A retired CIA codebreaker deciphered a 147-year-old message sent to Confederate Lt. Gen. John Pemberton while he was defending against Gen. Ulysses S. Grant's siege of Vicksburg. It reads, "JP - Kind of reconsidering this whole 'secession' thing. Sry! Peace."
Kidding! Totally kidding. According to John Gaddy, the codebreaker, the message reads "You can expect no help from this side of the river"—thought to be sent by Maj. Gen. John Walker in response to request for help. So, maybe for the best that it never reached Pemberton.
In fact, the message was dated July 4, 1863, the same day Pemberton surrendered, after a six-week siege that left Vicksburg so sore they supposedly refused to celebrate Independence Day until after WWII (in the immortal words of General Grant: "U mad, Vicksburg"). So it would have been really extra useless to poor Pemberton!
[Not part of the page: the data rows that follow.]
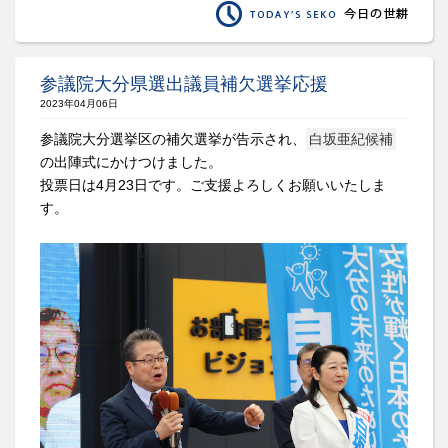
参議院大分県選出議員補欠選挙応援
2023年04月06日
参議院大分選挙区の補欠選挙が告示され、
白坂亜紀候補
の出陣式にかけつけました。
投票日は4月23日です。ご支援よろしくお願いいたしま
す。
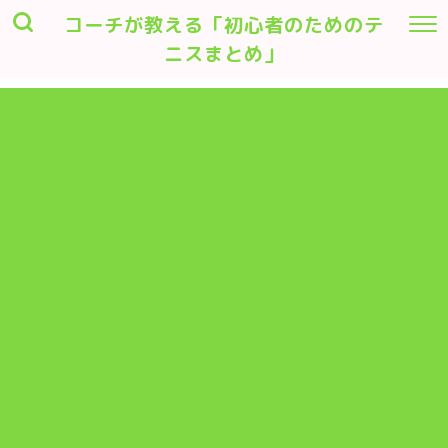
コーチが教える「初心者のためのテ
ニスまとめ」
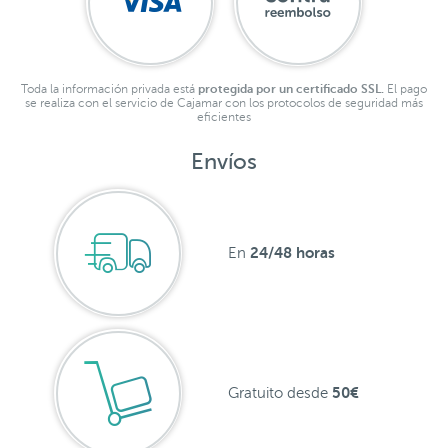
Toda la información privada está
protegida por un certificado SSL.
El pago
se realiza con el servicio de Cajamar con los protocolos de seguridad más
eficientes
Envíos
24/48 horas
En
50€
Gratuito desde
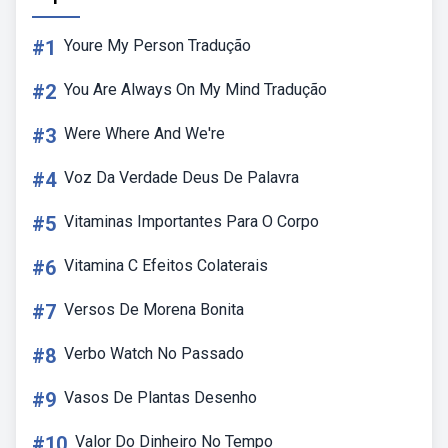
#1
Youre My Person Tradução
#2
You Are Always On My Mind Tradução
#3
Were Where And We're
#4
Voz Da Verdade Deus De Palavra
#5
Vitaminas Importantes Para O Corpo
#6
Vitamina C Efeitos Colaterais
#7
Versos De Morena Bonita
#8
Verbo Watch No Passado
#9
Vasos De Plantas Desenho
#10
Valor Do Dinheiro No Tempo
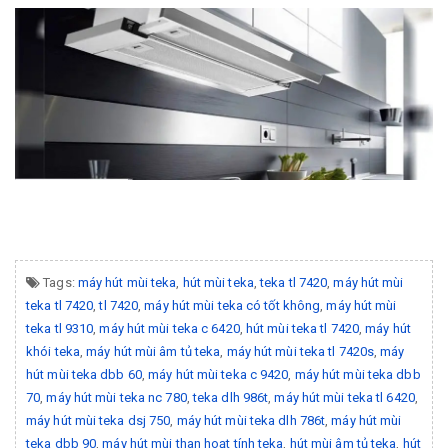
Tags:
máy hút mùi teka
,
hút mùi teka
,
teka tl 7420
,
máy hút mùi
teka tl 7420
,
tl 7420
,
máy hút mùi teka có tốt không
,
máy hút mùi
teka tl 9310
,
máy hút mùi teka c 6420
,
hút mùi teka tl 7420
,
máy hút
khói teka
,
máy hút mùi âm tủ teka
,
máy hút mùi teka tl 7420s
,
máy
hút mùi teka dbb 60
,
máy hút mùi teka c 9420
,
máy hút mùi teka dbb
70
,
máy hút mùi teka nc 780
,
teka dlh 986t
,
máy hút mùi teka tl 6420
,
máy hút mùi teka dsj 750
,
máy hút mùi teka dlh 786t
,
máy hút mùi
teka dbb 90
,
máy hút mùi than hoạt tính teka
,
hút mùi âm tủ teka
,
hút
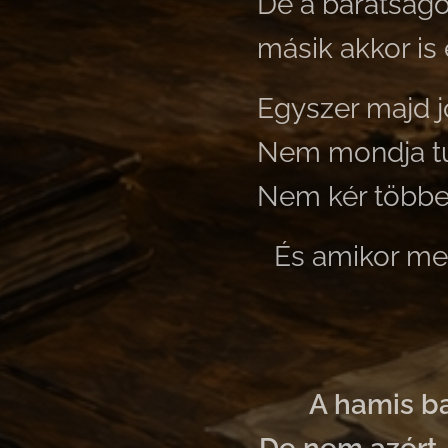
De a barátságo
másik akkor is
Egyszer majd j
Nem mondja túl
Nem kér többet
És amikor me
A hamis b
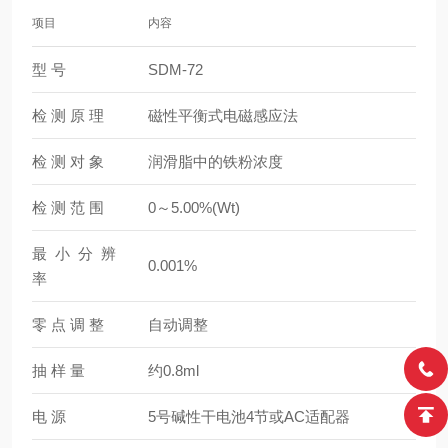
项目
内容
型 号
SDM-72
检 测 原 理
磁性平衡式电磁感应法
检 测 对 象
润滑脂中的铁粉浓度
检 测 范 围
0～5.00%(Wt)
最 小 分 辨
0.001%
率
零 点 调 整
自动调整
抽 样 量
约0.8ml
电 源
5号碱性干电池4节或AC适配器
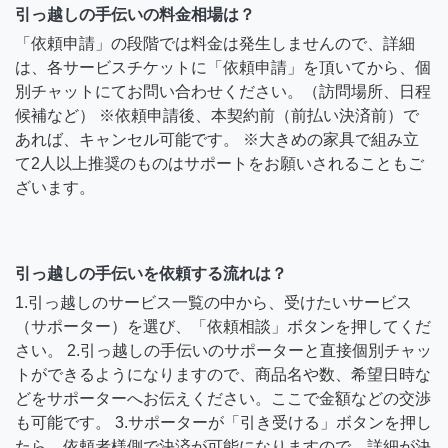
引っ越しの手伝いの料金相場は？
「依頼申請」の段階では料金は発生しませんので、詳細
は、各サービスチケットに「依頼申請」を頂いてから、個
別チャットにてお問い合わせください。（訪問場所、日程
候補など） ※依頼申請後、本契約前（前払い決済前）で
あれば、キャンセル可能です。 ※大きめの家具で組み立
て2人以上推奨のものはサポートをお願いされることもご
ざいます。
引っ越しの手伝いを依頼する流れは？
1.引っ越しのサービス一覧の中から、受けたいサービス
（サポーター）を選び、「依頼相談」ボタンを押してくだ
さい。 2.引っ越しの手伝いのサポーターと直接個別チャッ
トができるようになりますので、商品名や数、希望日時な
どをサポーターへお伝えください。ここで金額などの交渉
も可能です。 3.サポーターが「引き受ける」ボタンを押し
たら、依頼者様側で決済が可能になりますので、詳細が決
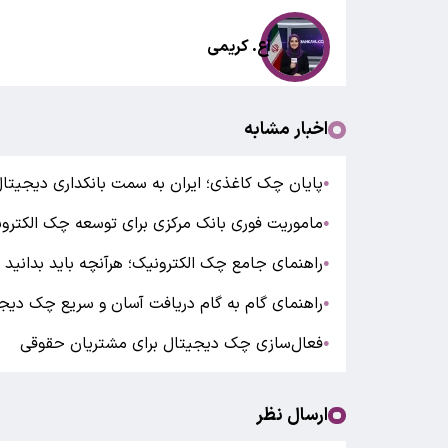
اع. کریمی
اخبار مشابه
پایان چک کاغذی؛ ایران به سمت بانکداری دیجیتال
●
ماموریت فوری بانک مرکزی برای توسعه چک الکت
●
راهنمای جامع چک الکترونیک؛ هرآنچه باید بدانید
●
راهنمای گام به گام دریافت آسان و سریع چک دیج
●
فعال‌سازی چک دیجیتال برای مشتریان حقوقی
●
ارسال نظر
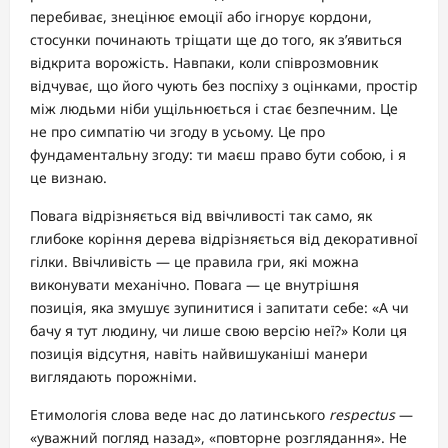
перебиває, знецінює емоції або ігнорує кордони,
стосунки починають тріщати ще до того, як з’явиться
відкрита ворожість. Навпаки, коли співрозмовник
відчуває, що його чують без поспіху з оцінками, простір
між людьми ніби ущільнюється і стає безпечним. Це
не про симпатію чи згоду в усьому. Це про
фундаментальну згоду: ти маєш право бути собою, і я
це визнаю.
Повага відрізняється від ввічливості так само, як
глибоке коріння дерева відрізняється від декоративної
гілки. Ввічливість — це правила гри, які можна
виконувати механічно. Повага — це внутрішня
позиція, яка змушує зупинитися і запитати себе: «А чи
бачу я тут людину, чи лише свою версію неї?» Коли ця
позиція відсутня, навіть найвишуканіші манери
виглядають порожніми.
Етимологія слова веде нас до латинського
respectus
—
«уважний погляд назад», «повторне розглядання». Не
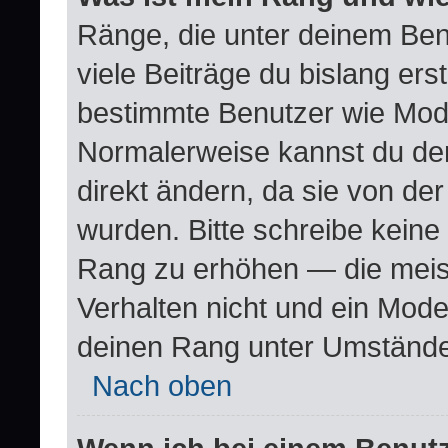
Ränge, die unter deinem Ben
viele Beiträge du bislang erste
bestimmte Benutzer wie Mode
Normalerweise kannst du den
direkt ändern, da sie von der
wurden. Bitte schreibe keine
Rang zu erhöhen — die meis
Verhalten nicht und ein Mode
deinen Rang unter Umstände
Nach oben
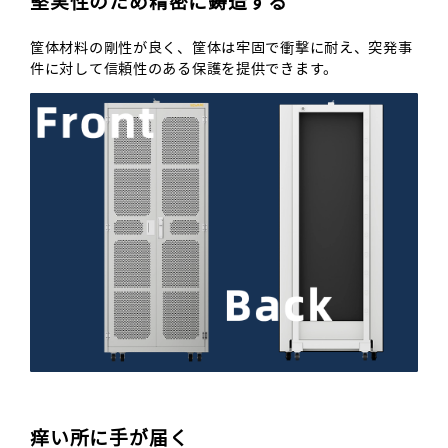
堅実性のため精密に鋳造する
筐体材料の剛性が良く、筐体は牢固で衝撃に耐え、突発事
件に対して信頼性のある保護を提供できます。
痒い所に手が届く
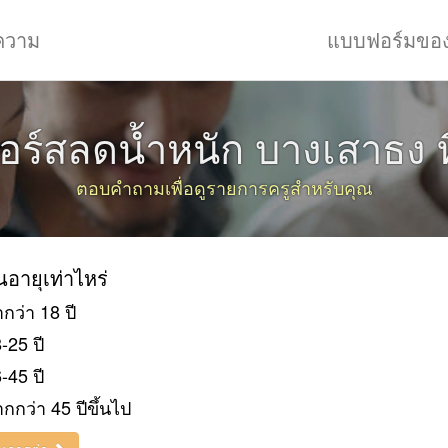
ความ
แบบฟอร์มขอ
อร์สลดน้ำหนัก บางเสาธง ท
ตอบคำถามเพื่อดูรายการครูสำหรับคุณ
ยนอายุเท่าไหร่
ำกว่า 18 ปี
-25 ปี
-45 ปี
กกว่า 45 ปีขึ้นไป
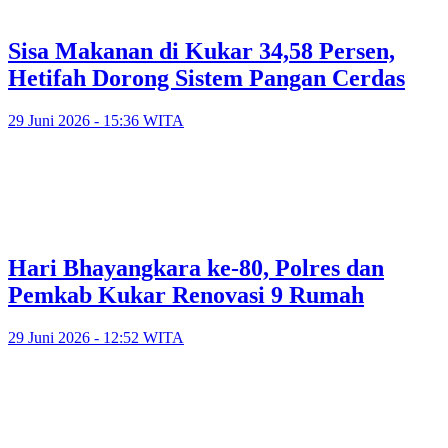
Sisa Makanan di Kukar 34,58 Persen,
Hetifah Dorong Sistem Pangan Cerdas
29 Juni 2026 - 15:36 WITA
Hari Bhayangkara ke-80, Polres dan
Pemkab Kukar Renovasi 9 Rumah
29 Juni 2026 - 12:52 WITA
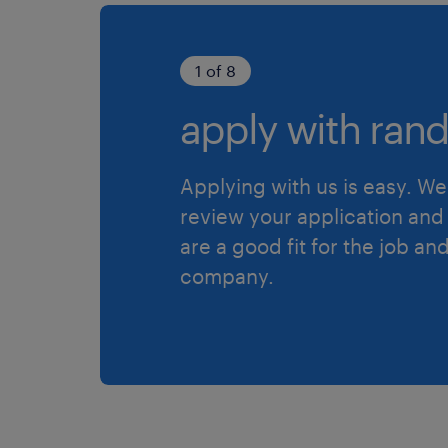
1 of 8
apply with rand
Applying with us is easy. We 
review your application and 
are a good fit for the job an
company.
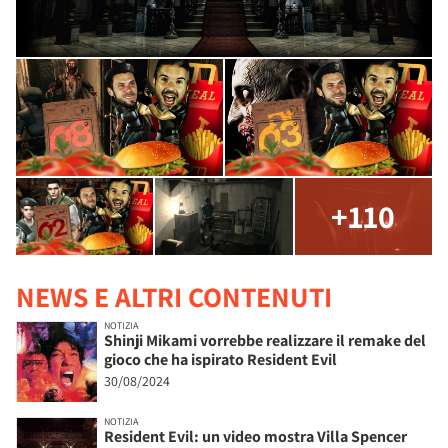
+110
NEWS E ALTRI CONTENUTI
NOTIZIA
Shinji Mikami vorrebbe realizzare il remake del
gioco che ha ispirato Resident Evil
30/08/2024
NOTIZIA
Resident Evil: un video mostra Villa Spencer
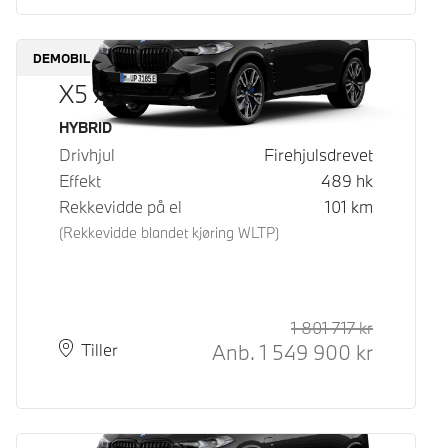
DEMOBIL
X5 xDrive50e
Drivstoff
HYBRID
Drivhjul
Firehjulsdrevet
Effekt
489
hk
Rekkevidde på el
101
km
(Rekkevidde blandet kjøring WLTP)
1 801 717
kr
Veiledende
Kontantpri
Anb.
1 549 900
kr
Plass
Leveringstid
Tiller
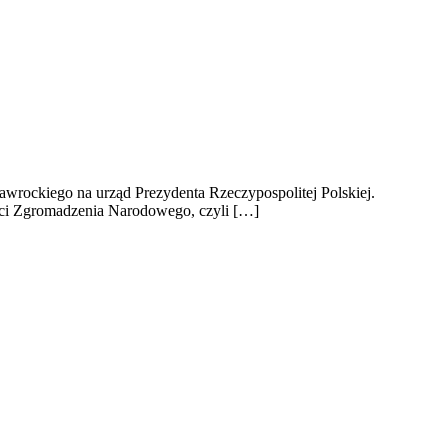
awrockiego na urząd Prezydenta Rzeczypospolitej Polskiej.
ści Zgromadzenia Narodowego, czyli […]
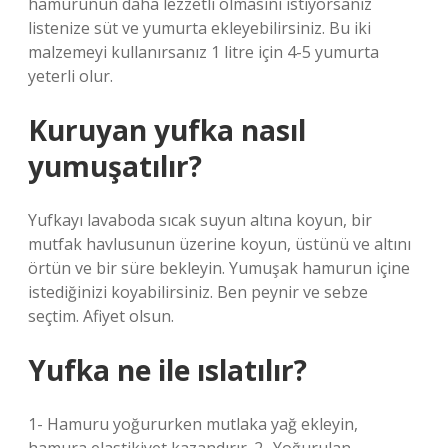
hamurunun daha lezzetli olmasını istiyorsanız
listenize süt ve yumurta ekleyebilirsiniz. Bu iki
malzemeyi kullanırsanız 1 litre için 4-5 yumurta
yeterli olur.
Kuruyan yufka nasıl
yumuşatılır?
Yufkayı lavaboda sıcak suyun altına koyun, bir
mutfak havlusunun üzerine koyun, üstünü ve altını
örtün ve bir süre bekleyin. Yumuşak hamurun içine
istediğinizi koyabilirsiniz. Ben peynir ve sebze
seçtim. Afiyet olsun.
Yufka ne ile ıslatılır?
1- Hamuru yoğururken mutlaka yağ ekleyin,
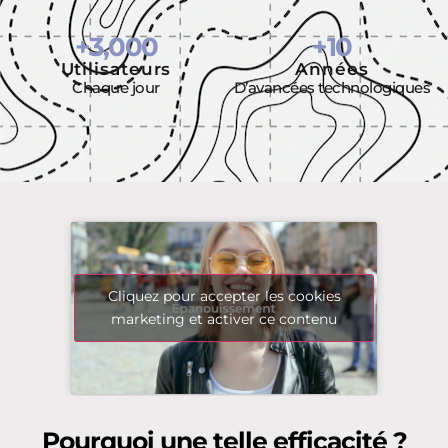
+
3,000
+
10
Utilisateurs
Années
Chaque jour
D’avancées technologiques
Cliquez pour accepter les cookies
marketing et activer ce contenu
Pourquoi une telle efficacité ?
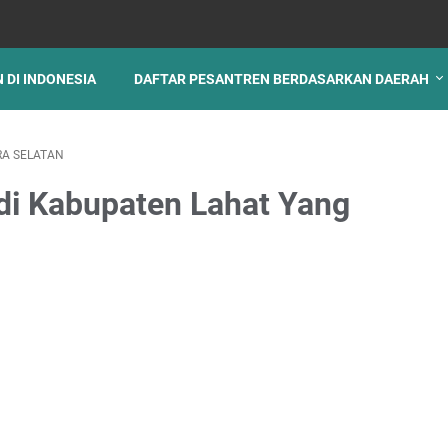
 DI INDONESIA
DAFTAR PESANTREN BERDASARKAN DAERAH
A SELATAN
di Kabupaten Lahat Yang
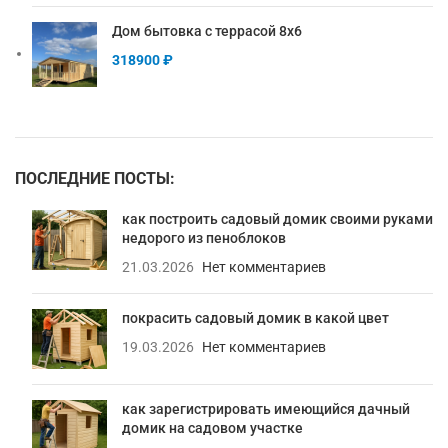
Дом бытовка с террасой 8х6
318900
₽
ПОСЛЕДНИЕ ПОСТЫ:
как построить садовый домик своими руками
недорого из пеноблоков
21.03.2026
Нет комментариев
покрасить садовый домик в какой цвет
19.03.2026
Нет комментариев
как зарегистрировать имеющийся дачный
домик на садовом участке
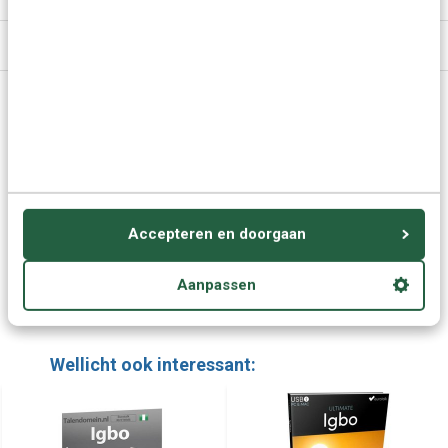
Specificaties
Vragen of advies nodig?
Vraag het onze experts.
Grotere aantallen
Neem contact op
nodig?
Accepteren en doorgaan
Offerte aanvragen
Aanpassen
Wellicht ook interessant:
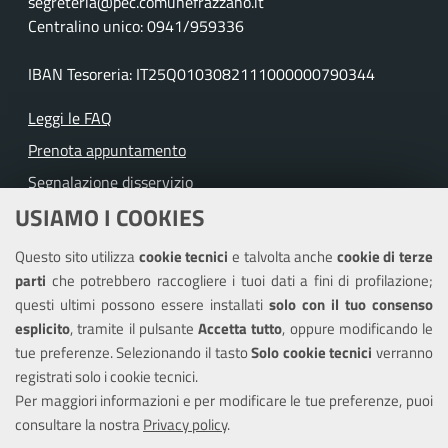
segreteria@pec.comunefrazzano.it
Centralino unico: 0941/959336
IBAN Tesoreria: IT25Q0103082111000000790344
Leggi le FAQ
Prenota appuntamento
Segnalazione disservizio
USIAMO I COOKIES
Richiesta assistenza
Questo sito utilizza
cookie tecnici
e talvolta anche
cookie di terze
Amministrazione trasparente
parti
che potrebbero raccogliere i tuoi dati a fini di profilazione;
Informativa privacy
questi ultimi possono essere installati
solo con il tuo consenso
Note legali
esplicito
, tramite il pulsante
Accetta tutto
, oppure modificando le
tue preferenze. Selezionando il tasto
Solo cookie tecnici
verranno
Piano di miglioramento dei servizi
registrati solo i cookie tecnici.
Dichiarazione di accessibilità
Per maggiori informazioni e per modificare le tue preferenze, puoi
consultare la nostra
Privacy policy
.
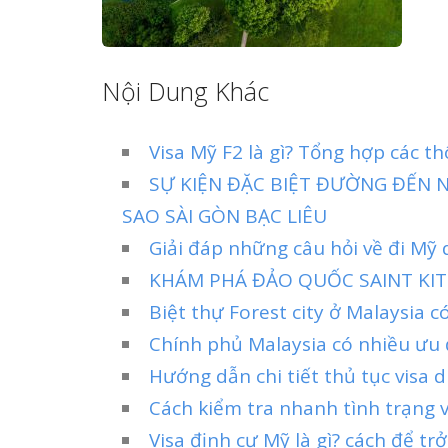
Nội Dung Khác
Visa Mỹ F2 là gì? Tổng hợp các t
SỰ KIỆN ĐẶC BIỆT ĐƯỜNG ĐẾN N
SAO SÀI GÒN BẠC LIÊU
Giải đáp những câu hỏi về đi Mỹ 
KHÁM PHÁ ĐẢO QUỐC SAINT KIT
Biệt thự Forest city ở Malaysia 
Chính phủ Malaysia có nhiều ưu 
Hướng dẫn chi tiết thủ tục visa
Cách kiểm tra nhanh tình trạng 
Visa định cư Mỹ là gì? cách để 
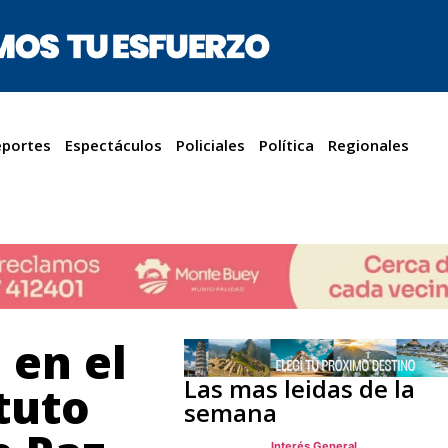
portes
Espectáculos
Policiales
Política
Regionales
 en el
Las mas leidas de la
tuto
semana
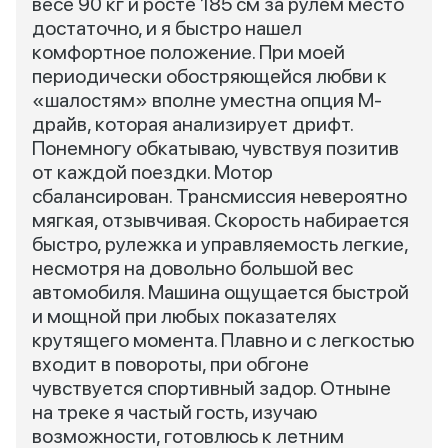
весе 90 кг и росте 185 см за рулем место
достаточно, и я быстро нашел
комфортное положение. При моей
периодически обостряющейся любви к
«шалостям» вполне уместна опция М-
драйв, которая анализирует дрифт.
Понемногу обкатываю, чувствуя позитив
от каждой поездки. Мотор
сбалансирован. Трансмиссия невероятно
мягкая, отзывчивая. Скорость набирается
быстро, рулежка и управляемость легкие,
несмотря на довольно большой вес
автомобиля. Машина ощущается быстрой
и мощной при любых показателях
крутящего момента. Плавно и с легкостью
входит в повороты, при обгоне
чувствуется спортивный задор. Отныне
на треке я частый гость, изучаю
возможности, готовлюсь к летним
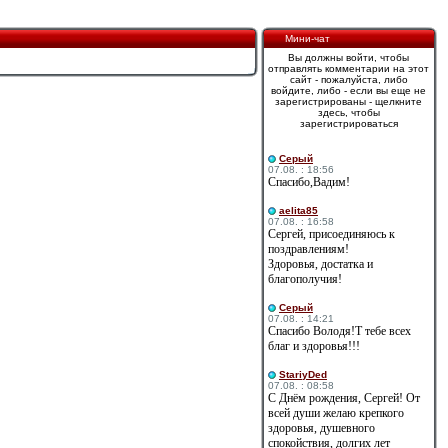
Мини-чат
Вы должны войти, чтобы
отправлять комментарии на этот
сайт - пожалуйста, либо
войдите, либо - если вы еще не
зарегистрированы - щелкните
здесь, чтобы
зарегистрироваться
Cерый
07.08. : 18:56
Спасибо,Вадим!
aelita85
07.08. : 16:58
Сергей, присоединяюсь к
поздравлениям!
Здоровья, достатка и
благополучия!
Cерый
07.08. : 14:21
Спасибо Володя!Т тебе всех
благ и здоровья!!!
StariyDed
07.08. : 08:58
С Днём рождения, Сергей! От
всей души желаю крепкого
здоровья, душевного
спокойствия, долгих лет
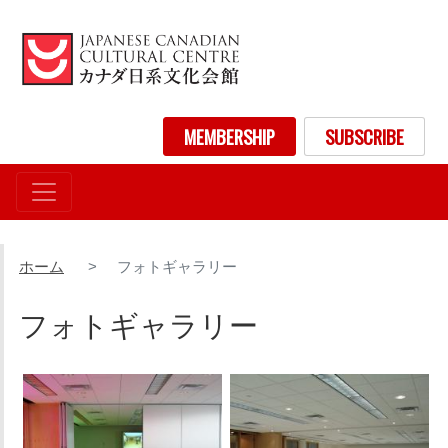
メ
イ
ン
コ
ン
User account menu
MEMBERSHIP
SUBSCRIBE
テ
ン
ツ
に
移
動
ホーム
フォトギャラリー
フォトギャラリー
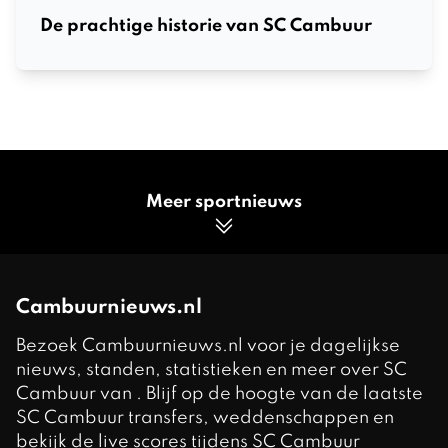
De prachtige historie van SC Cambuur
Meer sportnieuws
Cambuurnieuws.nl
Bezoek Cambuurnieuws.nl voor je dagelijkse
nieuws, standen, statistieken en meer over SC
Cambuur van . Blijf op de hoogte van de laatste
SC Cambuur transfers, weddenschappen en
bekijk de live scores tijdens SC Cambuur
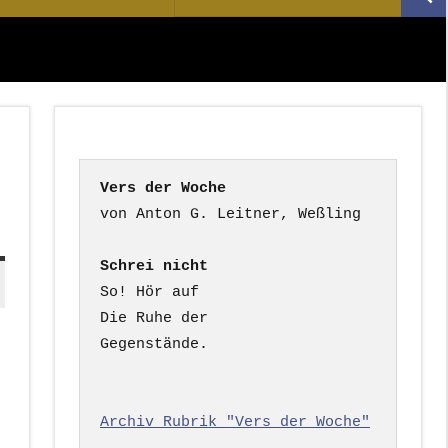
Suc
nach:
Vers der Woche
Schrei nicht
So! Hör auf

Die Ruhe der

Gegenstände.

Archiv Rubrik "Vers der Woche"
The message was sent in the small bottle you see above, weighted down with a bullet, possibly so it would have sunk in the river if discarded by a messenger. It had been in the Museum of the Confederacy for over a century before it was opened; and was originally thought to be a random collection of letters. Gaddy took a few weeks to decipher the code—"the Vigenere cipher, which involves shifting letters of the alphabet a set number of places." Maybe for his next project he can decipher why Southerners are so hung up on a war they started to defend what might be the single most despicable institution in the history of the world, and then lost!